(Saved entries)
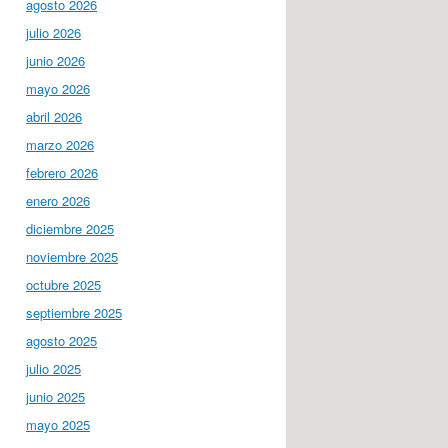
agosto 2026
julio 2026
junio 2026
mayo 2026
abril 2026
marzo 2026
febrero 2026
enero 2026
diciembre 2025
noviembre 2025
octubre 2025
septiembre 2025
agosto 2025
julio 2025
junio 2025
mayo 2025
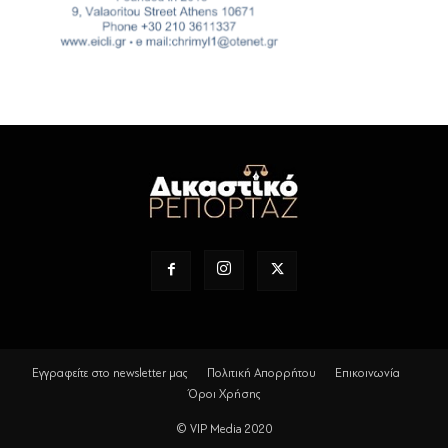
Εγγραφείτε στο newsletter μας
Πολιτική Απορρήτου
Επικοινωνία
Όροι Χρήσης
© VIP Media 2020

→ **Exercise objective**: The lines from the one containing "agosto 2025" through the last line of the records are what you should copy, word for word and nothing else, with pictures left out.

→ **Result of the task**:
agosto 2025
julio 2025
junio 2025
mayo 2025
Εγγραφείτε στο newsletter μας
Πολιτική Απορρήτου
Επικοινωνία
Όροι Χρήσης
© VIP Media 2020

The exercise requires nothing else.